__TASK PROMPT__. With the line containing "aborda que nada" as the final line, restate exactly every line of the data below from the first one onward, and copy no pictures.

__DATA FOR THIS EXERCISE__.
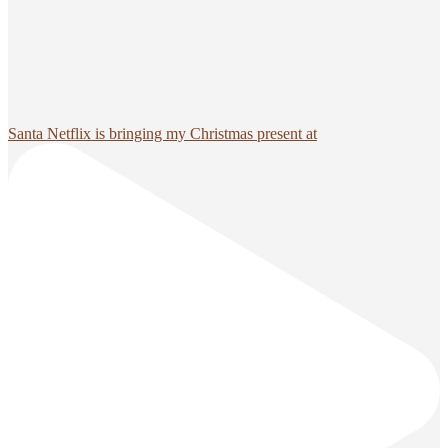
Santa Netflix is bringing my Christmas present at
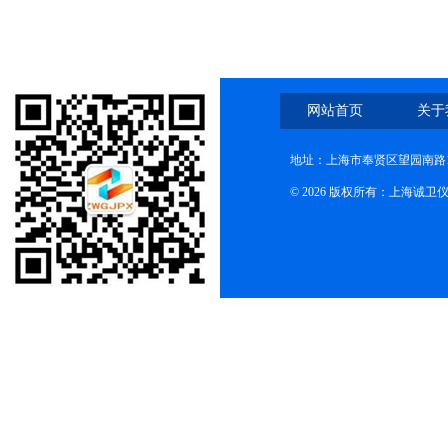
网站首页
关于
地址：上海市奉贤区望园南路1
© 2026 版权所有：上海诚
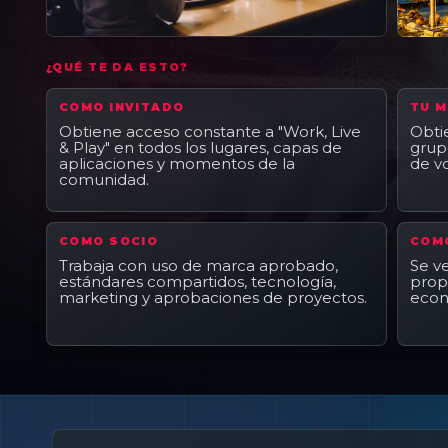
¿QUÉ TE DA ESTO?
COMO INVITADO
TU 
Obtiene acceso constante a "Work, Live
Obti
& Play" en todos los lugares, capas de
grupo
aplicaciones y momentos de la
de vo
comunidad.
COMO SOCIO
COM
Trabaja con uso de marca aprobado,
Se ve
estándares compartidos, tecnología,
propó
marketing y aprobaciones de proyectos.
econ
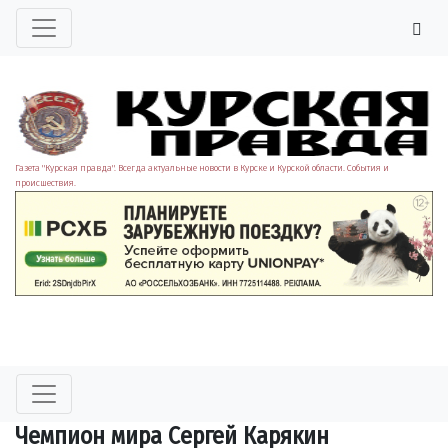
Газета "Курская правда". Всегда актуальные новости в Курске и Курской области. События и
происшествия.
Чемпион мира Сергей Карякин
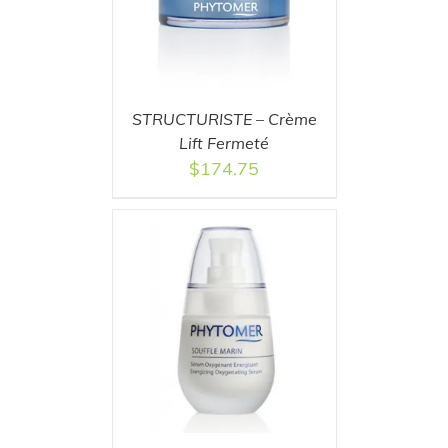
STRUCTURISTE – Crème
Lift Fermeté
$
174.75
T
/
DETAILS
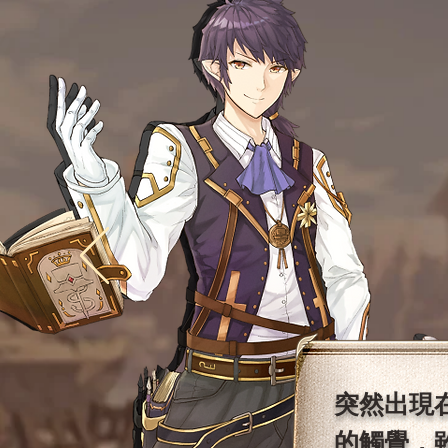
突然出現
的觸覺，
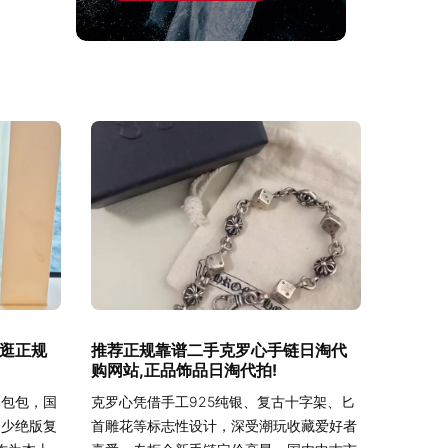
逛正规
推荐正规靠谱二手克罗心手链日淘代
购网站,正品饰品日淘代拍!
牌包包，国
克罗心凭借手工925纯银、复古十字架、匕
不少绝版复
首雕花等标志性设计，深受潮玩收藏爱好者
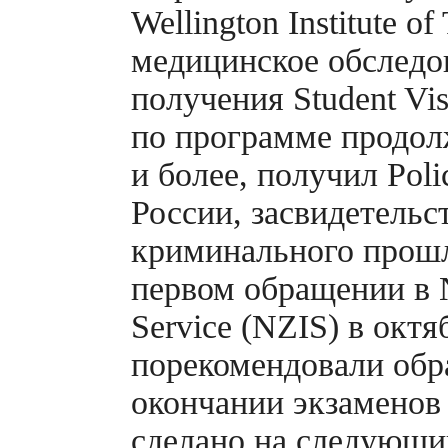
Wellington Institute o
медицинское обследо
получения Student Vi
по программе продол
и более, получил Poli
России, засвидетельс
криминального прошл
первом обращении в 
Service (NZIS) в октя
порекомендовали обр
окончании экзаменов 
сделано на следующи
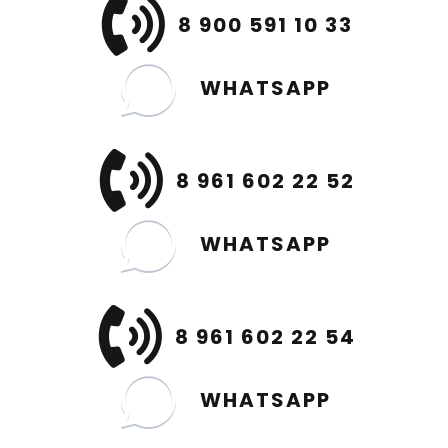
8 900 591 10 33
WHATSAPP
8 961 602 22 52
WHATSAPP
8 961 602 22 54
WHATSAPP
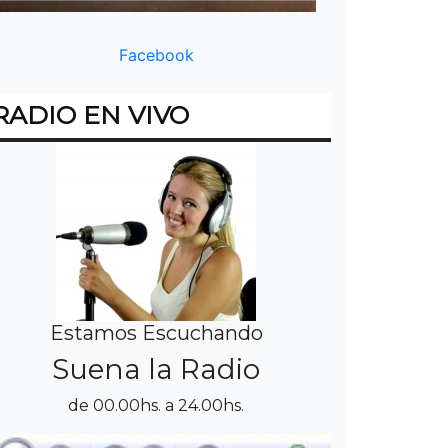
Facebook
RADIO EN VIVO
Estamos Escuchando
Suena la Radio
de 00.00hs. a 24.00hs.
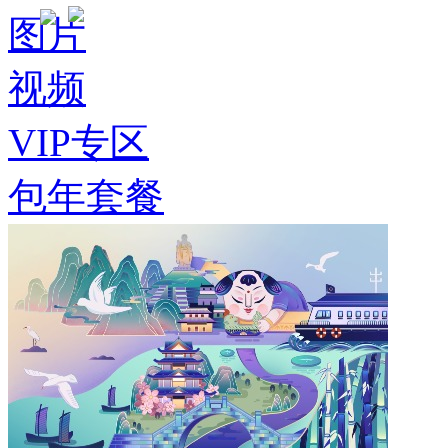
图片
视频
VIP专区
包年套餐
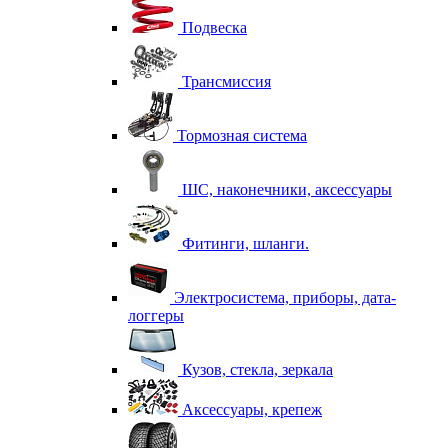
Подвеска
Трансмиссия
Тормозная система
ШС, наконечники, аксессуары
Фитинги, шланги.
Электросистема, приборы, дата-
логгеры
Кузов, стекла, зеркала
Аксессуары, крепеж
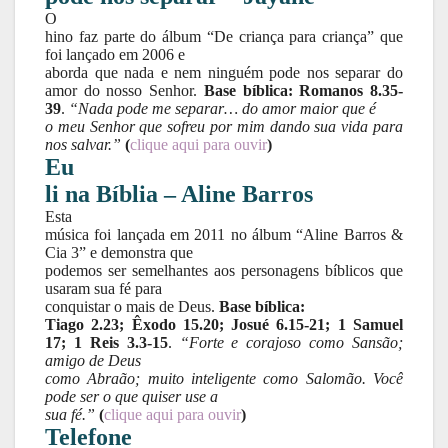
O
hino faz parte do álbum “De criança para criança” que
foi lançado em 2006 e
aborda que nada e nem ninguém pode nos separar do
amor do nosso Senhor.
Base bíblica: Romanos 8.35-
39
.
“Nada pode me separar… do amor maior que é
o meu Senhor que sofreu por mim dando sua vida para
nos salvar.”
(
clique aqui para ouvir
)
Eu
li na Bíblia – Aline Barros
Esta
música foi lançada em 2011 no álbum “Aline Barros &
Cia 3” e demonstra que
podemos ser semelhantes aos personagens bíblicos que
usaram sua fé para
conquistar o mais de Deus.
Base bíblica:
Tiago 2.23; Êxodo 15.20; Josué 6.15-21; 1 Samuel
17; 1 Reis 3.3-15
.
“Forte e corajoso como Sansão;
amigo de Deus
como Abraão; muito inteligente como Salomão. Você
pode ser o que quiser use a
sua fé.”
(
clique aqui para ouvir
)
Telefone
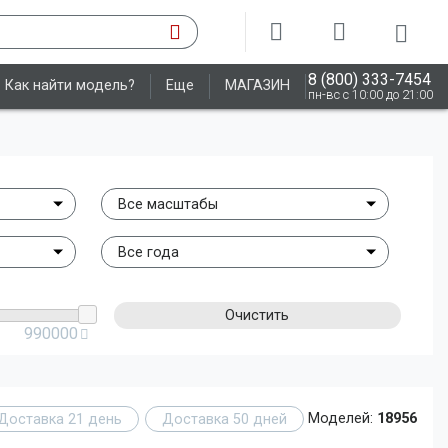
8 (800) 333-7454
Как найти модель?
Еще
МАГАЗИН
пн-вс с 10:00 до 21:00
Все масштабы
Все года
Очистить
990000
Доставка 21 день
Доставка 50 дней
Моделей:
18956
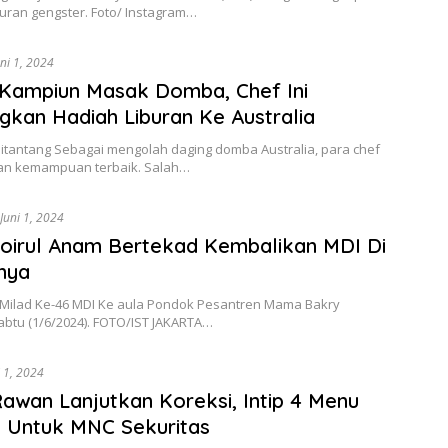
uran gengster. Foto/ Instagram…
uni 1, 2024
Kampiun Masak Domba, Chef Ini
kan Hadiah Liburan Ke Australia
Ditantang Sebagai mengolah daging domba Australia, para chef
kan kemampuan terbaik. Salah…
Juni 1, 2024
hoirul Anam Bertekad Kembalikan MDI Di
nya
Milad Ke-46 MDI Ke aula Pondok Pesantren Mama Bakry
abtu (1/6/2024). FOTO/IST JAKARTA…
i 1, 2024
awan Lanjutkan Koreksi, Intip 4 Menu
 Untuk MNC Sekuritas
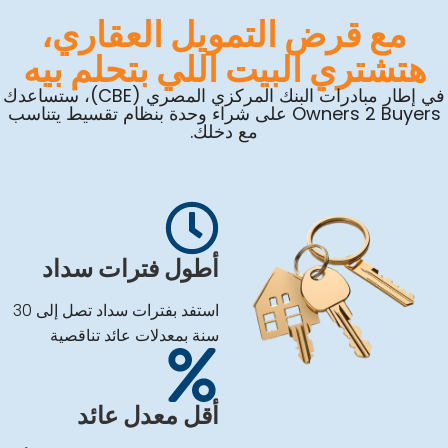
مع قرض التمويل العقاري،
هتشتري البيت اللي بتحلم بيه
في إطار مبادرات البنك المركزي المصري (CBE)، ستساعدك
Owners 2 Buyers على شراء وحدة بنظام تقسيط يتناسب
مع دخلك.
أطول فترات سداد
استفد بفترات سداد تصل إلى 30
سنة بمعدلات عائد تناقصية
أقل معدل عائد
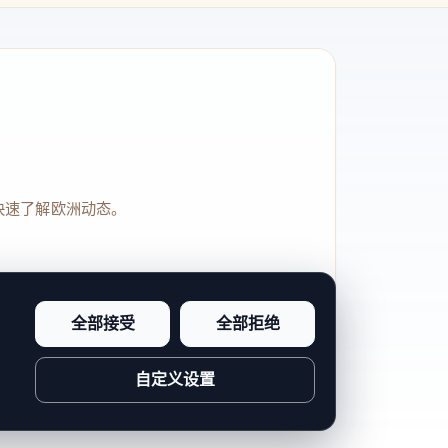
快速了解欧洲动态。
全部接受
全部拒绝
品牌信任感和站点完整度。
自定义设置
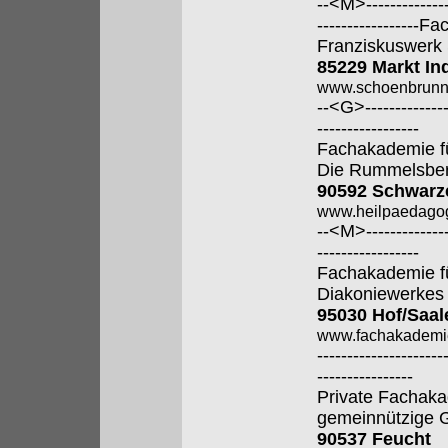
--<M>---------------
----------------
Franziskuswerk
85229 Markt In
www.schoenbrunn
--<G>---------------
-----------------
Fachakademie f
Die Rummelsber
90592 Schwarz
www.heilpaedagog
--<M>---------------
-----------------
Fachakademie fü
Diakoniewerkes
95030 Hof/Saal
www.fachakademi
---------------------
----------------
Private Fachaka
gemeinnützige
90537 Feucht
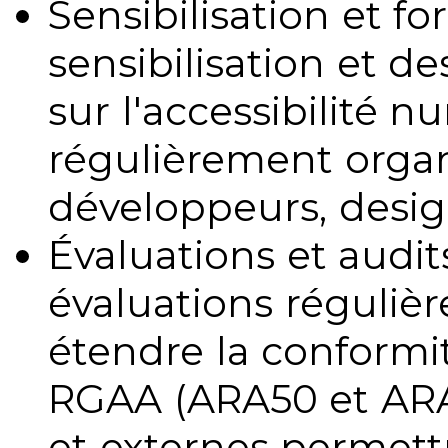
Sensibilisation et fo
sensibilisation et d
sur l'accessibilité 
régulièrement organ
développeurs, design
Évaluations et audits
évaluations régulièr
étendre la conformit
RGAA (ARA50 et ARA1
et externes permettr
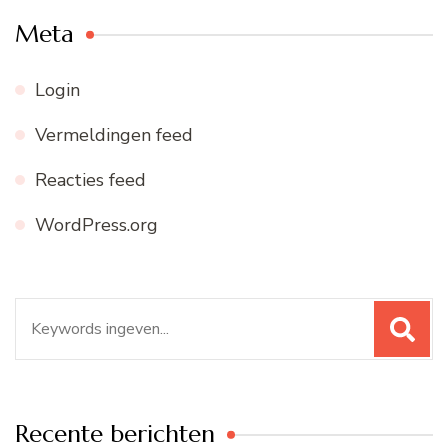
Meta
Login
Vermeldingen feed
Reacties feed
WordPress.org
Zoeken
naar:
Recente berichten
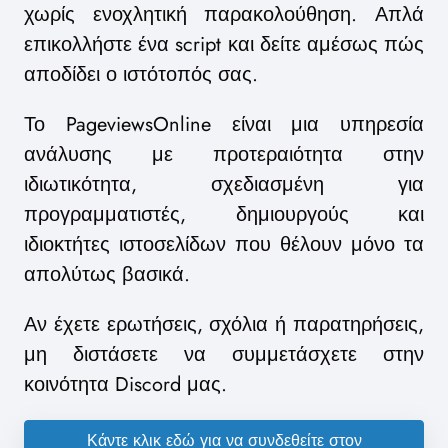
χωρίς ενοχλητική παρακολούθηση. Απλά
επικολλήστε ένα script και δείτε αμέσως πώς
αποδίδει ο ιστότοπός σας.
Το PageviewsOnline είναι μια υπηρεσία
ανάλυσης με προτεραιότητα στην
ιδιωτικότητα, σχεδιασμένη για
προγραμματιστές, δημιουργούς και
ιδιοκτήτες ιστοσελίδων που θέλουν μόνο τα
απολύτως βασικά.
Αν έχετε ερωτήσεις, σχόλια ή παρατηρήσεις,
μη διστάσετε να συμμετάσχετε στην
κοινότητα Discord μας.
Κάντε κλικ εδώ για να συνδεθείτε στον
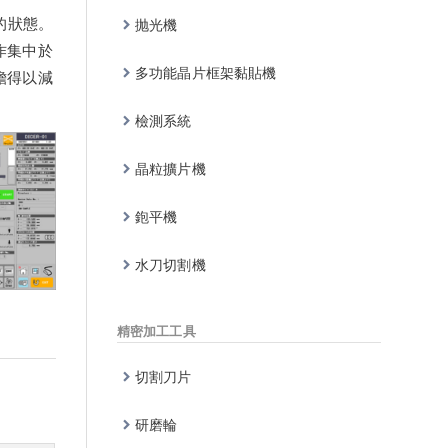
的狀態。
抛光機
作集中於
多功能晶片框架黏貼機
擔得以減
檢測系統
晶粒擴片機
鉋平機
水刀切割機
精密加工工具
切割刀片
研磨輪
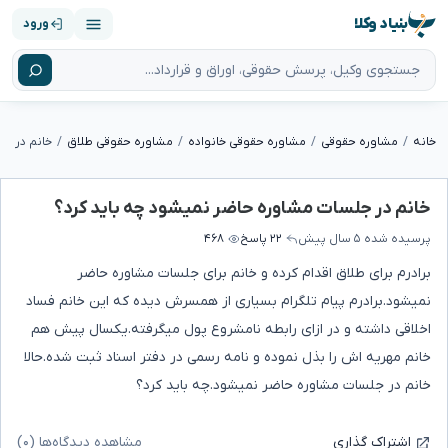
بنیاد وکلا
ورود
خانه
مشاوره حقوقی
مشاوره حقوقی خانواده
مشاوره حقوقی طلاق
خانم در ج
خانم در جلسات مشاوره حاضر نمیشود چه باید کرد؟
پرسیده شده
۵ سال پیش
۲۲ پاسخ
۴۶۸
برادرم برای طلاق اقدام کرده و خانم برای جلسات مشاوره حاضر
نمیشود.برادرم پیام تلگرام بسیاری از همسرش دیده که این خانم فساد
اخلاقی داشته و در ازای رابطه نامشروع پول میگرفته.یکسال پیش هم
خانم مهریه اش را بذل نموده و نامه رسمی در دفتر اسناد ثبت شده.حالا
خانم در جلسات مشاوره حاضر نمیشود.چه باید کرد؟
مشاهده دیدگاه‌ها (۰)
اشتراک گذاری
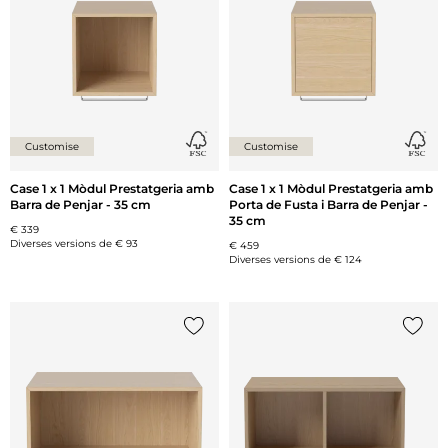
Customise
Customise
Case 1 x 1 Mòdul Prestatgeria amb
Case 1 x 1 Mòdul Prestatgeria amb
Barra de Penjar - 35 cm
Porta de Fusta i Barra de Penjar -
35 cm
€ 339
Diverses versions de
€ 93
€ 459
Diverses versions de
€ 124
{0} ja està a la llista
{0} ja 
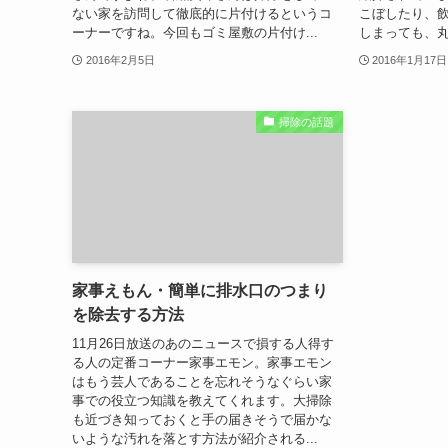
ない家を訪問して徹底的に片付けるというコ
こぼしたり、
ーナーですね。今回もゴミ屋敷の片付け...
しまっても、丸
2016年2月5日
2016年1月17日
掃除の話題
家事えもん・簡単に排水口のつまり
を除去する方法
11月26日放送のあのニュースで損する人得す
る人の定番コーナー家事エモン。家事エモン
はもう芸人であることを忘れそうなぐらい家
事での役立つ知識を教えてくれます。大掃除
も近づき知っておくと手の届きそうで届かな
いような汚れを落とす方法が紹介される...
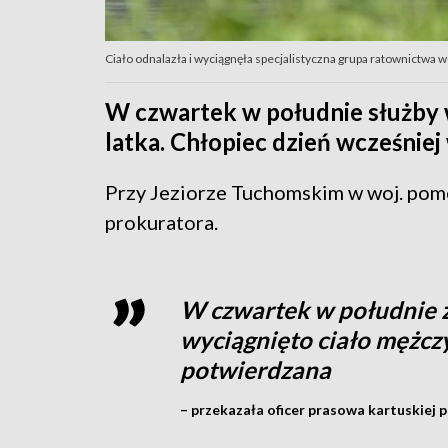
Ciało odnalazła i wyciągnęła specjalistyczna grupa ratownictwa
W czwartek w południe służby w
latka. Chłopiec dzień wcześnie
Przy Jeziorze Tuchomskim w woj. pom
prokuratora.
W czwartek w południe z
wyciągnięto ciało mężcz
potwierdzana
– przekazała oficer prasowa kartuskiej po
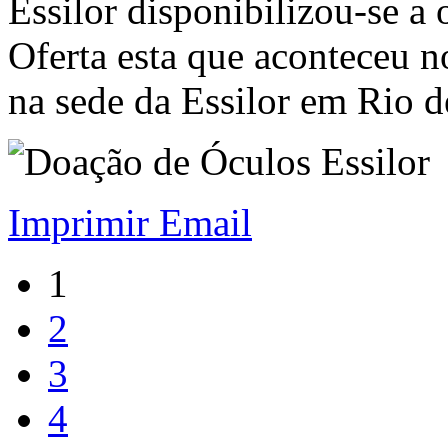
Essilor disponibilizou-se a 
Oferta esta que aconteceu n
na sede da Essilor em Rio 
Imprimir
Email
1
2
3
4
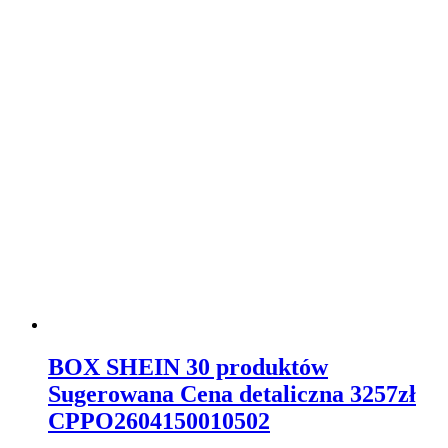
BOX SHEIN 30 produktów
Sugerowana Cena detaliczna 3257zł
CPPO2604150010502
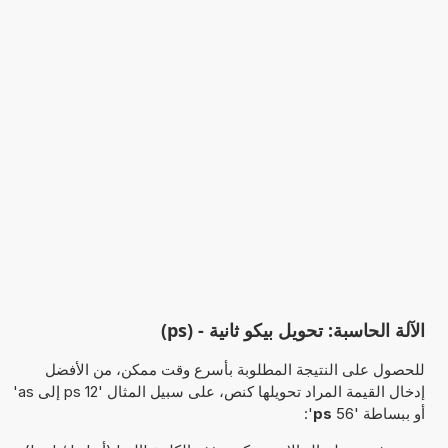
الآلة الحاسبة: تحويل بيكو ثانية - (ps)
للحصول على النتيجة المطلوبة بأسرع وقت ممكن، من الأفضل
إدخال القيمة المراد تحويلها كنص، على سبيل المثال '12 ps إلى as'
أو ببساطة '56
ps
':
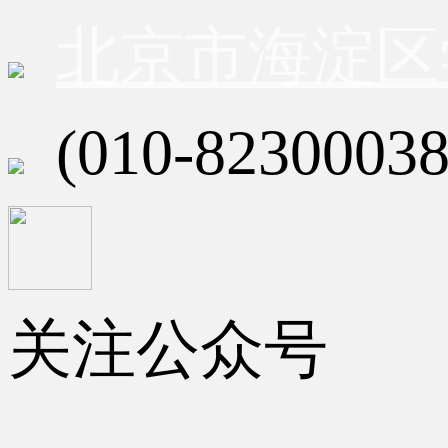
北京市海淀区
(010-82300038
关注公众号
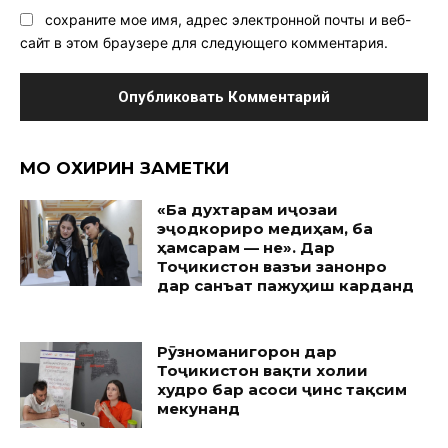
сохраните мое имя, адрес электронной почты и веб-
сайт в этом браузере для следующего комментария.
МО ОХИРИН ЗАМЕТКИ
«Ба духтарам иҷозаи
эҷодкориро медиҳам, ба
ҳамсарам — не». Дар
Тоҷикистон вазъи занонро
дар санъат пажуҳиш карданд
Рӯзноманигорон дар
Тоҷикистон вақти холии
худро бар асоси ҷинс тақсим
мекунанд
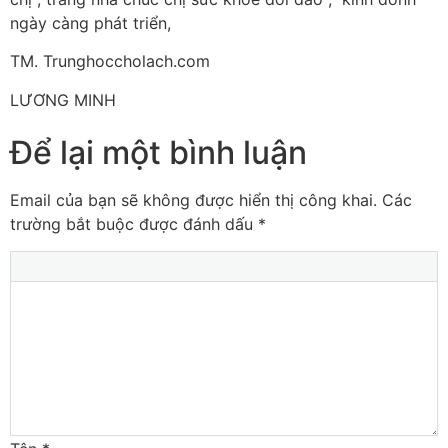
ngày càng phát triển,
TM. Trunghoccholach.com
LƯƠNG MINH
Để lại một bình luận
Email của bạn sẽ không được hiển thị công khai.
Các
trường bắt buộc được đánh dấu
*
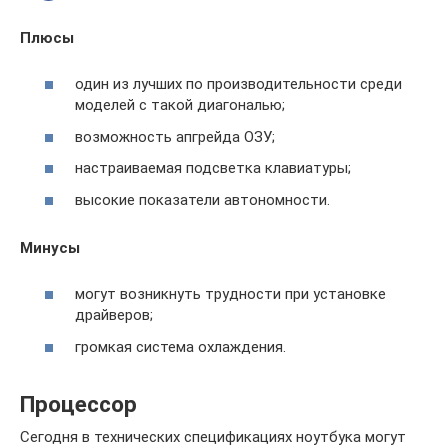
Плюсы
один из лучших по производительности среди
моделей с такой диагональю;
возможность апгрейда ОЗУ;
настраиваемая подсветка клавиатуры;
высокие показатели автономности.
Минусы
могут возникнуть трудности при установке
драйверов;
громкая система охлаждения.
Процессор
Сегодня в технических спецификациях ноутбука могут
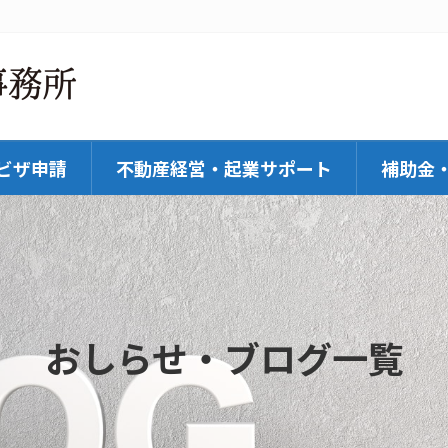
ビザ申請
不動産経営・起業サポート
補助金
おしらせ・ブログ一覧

__EXPECTED ANSWER__.
Santa Netflix is bringing my Christmas present at
网站首页
关于
地址：上海市奉贤区望园南路1
© 2026 版权所有：上海诚
¿QUÉ TE DA ESTO?
COMO INVITADO
TU 
Obtiene acceso constante a "Work, Live
Obti
& Play" en todos los lugares, capas de
grupo
aplicaciones y momentos de la
de vo
comunidad.
COMO SOCIO
COM
Trabaja con uso de marca aprobado,
Se ve
estándares compartidos, tecnología,
propó
marketing y aprobaciones de proyectos.
econ
Газета "Курская правда". Всегда актуальные новости в Курске и Курской области. События и
происшествия.
Чемпион мира Сергей Карякин
STRUCTURISTE – Crème
Lift Fermeté
$
174.75
T
/
DETAILS
突然出現
的觸覺，
逛正规
推荐正规靠谱二手克罗心手链日淘代
购网站,正品饰品日淘代拍!
牌包包，国
克罗心凭借手工925纯银、复古十字架、匕
不少绝版复
首雕花等标志性设计，深受潮玩收藏爱好者
Wellington Institute o
медицинское обследо
получения Student Vi
по программе продол
и более, получил Poli
России, засвидетельс
криминального прошл
первом обращении в 
Service (NZIS) в октя
порекомендовали обр
окончании экзаменов 
сделано на следующи
8 900 591 10 33
WHATSAPP
8 961 602 22 52
WHATSAPP
8 961 602 22 54
WHATSAPP
Facebook
RADIO EN VIVO
Estamos Escuchando
Suena la Radio
de 00.00hs. a 24.00hs.
图片
视频
VIP专区
包年套餐
Подвеска
Трансмиссия
Тормозная система
ШС, наконечники, аксессуары
Фитинги, шланги.
Электросистема, приборы, дата-
логгеры
Кузов, стекла, зеркала
Аксессуары, крепеж
O
hino faz parte do álbum “De criança para criança” que
foi lançado em 2006 e
aborda que nada e nem ninguém pode nos separar do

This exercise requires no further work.